After trying in vain to articulate why it is I don't see the problem with Bioware's choices, I think I've found the answer. It's because I don't, in any way, associate a character's sexuality with that character's personality.
This is what I see as the nasty undercurrent in these types of discussions. It often boils down to players of one orientation not wanting to think that their favorite NPC would be of a different one because it changes their interpretation of that NPC ('oh he didn't seem
gay, where was the lisp?' or 'but if she's bi then that means she's a slut and I don't want my character romancing someone like that!'). Okay, maybe it isn't quite that bad, but the problem here is that many people seem to think that a character's personality should somehow change based on their orientation. There seems to be this notion that it is 'lazy' for a writer to write a gay character and a straight character the same way. Which smacks of stereotyping and is more than a little absurd and offensive. Made moreso by the fact that many people seem invested in breaking the fourth wall just to whine about this (with the bonus points of fantasy and sci-fi worlds to which we are importing modern sexual stereotyping).
All the above said, I will say that I think the notion of the main-character centric romance is more of a problem in the Dragon Age series than in the Mass Effect series. But that is just because romance is handled so poorly. At least in Origins, I haven't played the rest.
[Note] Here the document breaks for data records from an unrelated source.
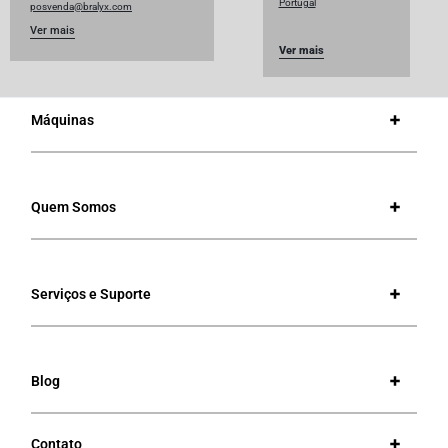
Portugal
posvenda@bralyx.com
Ver mais
Ver mais
Máquinas
Quem Somos
Serviços e Suporte
Blog
Contato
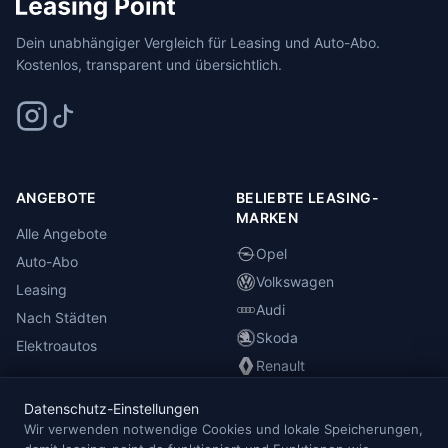
Dein unabhängiger Vergleich für Leasing und Auto-Abo.
Kostenlos, transparent und übersichtlich.
ANGEBOTE
BELIEBTE LEASING-
MARKEN
Alle Angebote
Opel
Auto-Abo
Volkswagen
Leasing
Audi
Nach Städten
Skoda
Elektroautos
Renault
Datenschutz-Einstellungen
INFORMATIONEN
Wir verwenden notwendige Cookies und lokale Speicherungen,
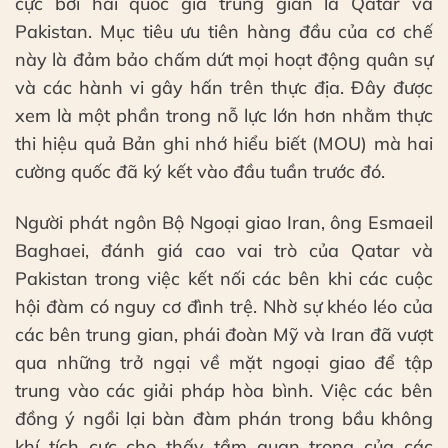
cực bởi hai quốc gia trung gian là Qatar và
Pakistan. Mục tiêu ưu tiên hàng đầu của cơ chế
này là đảm bảo chấm dứt mọi hoạt động quân sự
và các hành vi gây hấn trên thực địa. Đây được
xem là một phần trong nỗ lực lớn hơn nhằm thực
thi hiệu quả Bản ghi nhớ hiểu biết (MOU) mà hai
cường quốc đã ký kết vào đầu tuần trước đó.
Người phát ngôn Bộ Ngoại giao Iran, ông Esmaeil
Baghaei, đánh giá cao vai trò của Qatar và
Pakistan trong việc kết nối các bên khi các cuộc
hội đàm có nguy cơ đình trệ. Nhờ sự khéo léo của
các bên trung gian, phái đoàn Mỹ và Iran đã vượt
qua những trở ngại về mặt ngoại giao để tập
trung vào các giải pháp hòa bình. Việc các bên
đồng ý ngồi lại bàn đàm phán trong bầu không
khí tích cực cho thấy tầm quan trọng của các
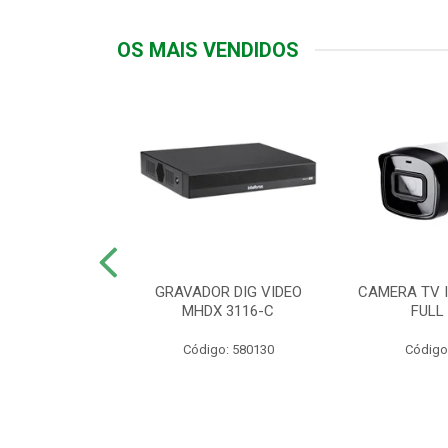
OS MAIS VENDIDOS
TTIV 600VA-
GRAVADOR DIG VIDEO
CAMERA TV I
20V
MHDX 3116-C
FULL
: 822200
Código: 580130
Código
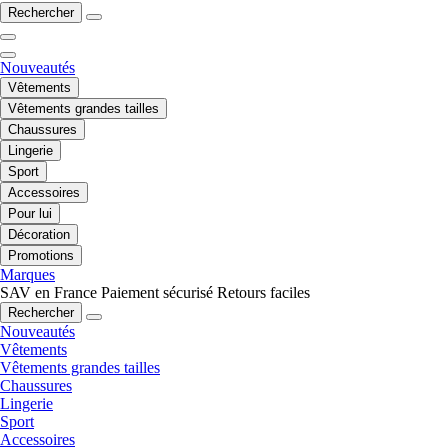
Rechercher
Nouveautés
Vêtements
Vêtements grandes tailles
Chaussures
Lingerie
Sport
Accessoires
Pour lui
Décoration
Promotions
Marques
SAV en France
Paiement sécurisé
Retours faciles
Rechercher
Nouveautés
Vêtements
Vêtements grandes tailles
Chaussures
Lingerie
Sport
Accessoires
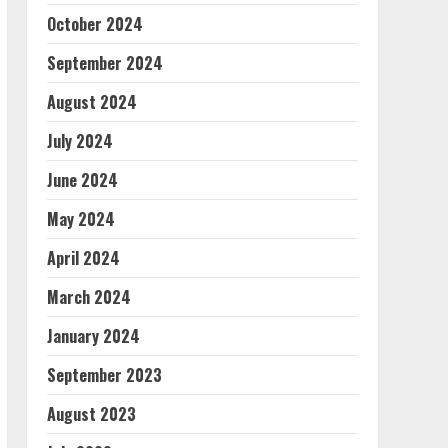
October 2024
September 2024
August 2024
July 2024
June 2024
May 2024
April 2024
March 2024
January 2024
September 2023
August 2023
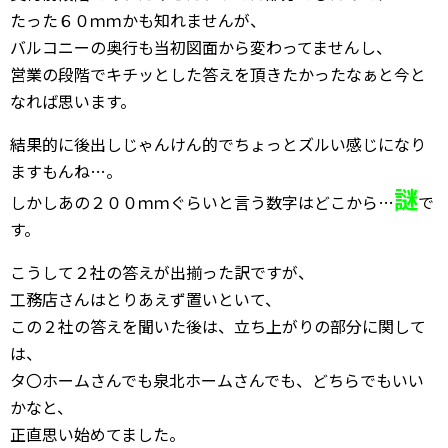
たった６０ｍｍかも知れませんが、
バルコニーの奥行も当初図面から変わってませんし、
営業の段階でキチッとした答えを頂きたかったなぁと今と
なれば思います。
結果的に後出しじゃんけん的でちょっとズルい感じになり
ますもんね…。
謎
しかしあの２００ｍｍぐらいと言う数字はどこから…
で
す。
こうして２社の答えが出揃った訳ですが、
工務店さんはとりあえず置いといて、
この２社の答えを聞いた後は、立ち上がりの部分に関して
は、
タ〇ホームさんでも泉北ホームさんでも、どちらでもいい
かなと、
正直思い始めてました。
In DA:O it is possible to just hang out around camp, flirt, and screw. It becomes this whole little side thing that plays out in your time-stopped camp while the world falls apart around you. Because of that I suppose you could say that DA:O has more of a (very rudimentary and primitive) dating sim-ish aspect with the cute flirting and gift giving. In that context Sabby's complaint (if that really is the whole of his problem) seems more appropriate. Maybe you want to be able to play around, be shot down, and navigate the orientation politics of your little group. Or maybe, like me, you want them to stop goofing around like horny highschoolers and get out and save the world (the only responsible time to goof around like horny highschoolers while
saving the world being, of course, the latter games of the Persona series
So lets compare that to the first Mass Effect. ME is distinctively and intentionally cinematic. Commander Shepherd is essentially the current generation's John Carter or James T. Kirk. You are a big, damn space hero in the midst of saving the galaxy. It should just be part of the tropes involved that if you want to, you are going to get the girl, boy, or monosexed blue skinned alien. Moreover, you can't just talk to them/bribe them enough so that they will give you a sex button to push any time you are in camp (no matter how much I liked Alistair's sex button, that seemed far more like ridiculous pandering than anything to do with orientation). Sex in ME has the possibility of occurring at only one point in the story: at a tense, dramatically appropriate time Shepherd's romantic partner will approach him/her. It serves as a strong conclusion to the romantic sub-plot and really adds some emotion and humanity to Shepherd's arc. In that sense I feel that it is not only convenient for the writers, but actively good for the story if you have as much freedom in possible in choosing Shepherd's partner. Who they become intimate with is a telling thing about your particular iteration of the character and it would be foolish to let orientation concerns stand in the way of what is ultimately and openly a story that is incredibly individual and subjective to every player. (Not to mention the issue that as a gamer I am not going to go back and play through ME 1 again with a male Shepherd that I don't want to play just because the developers decided that my favorite character wasn't into girls).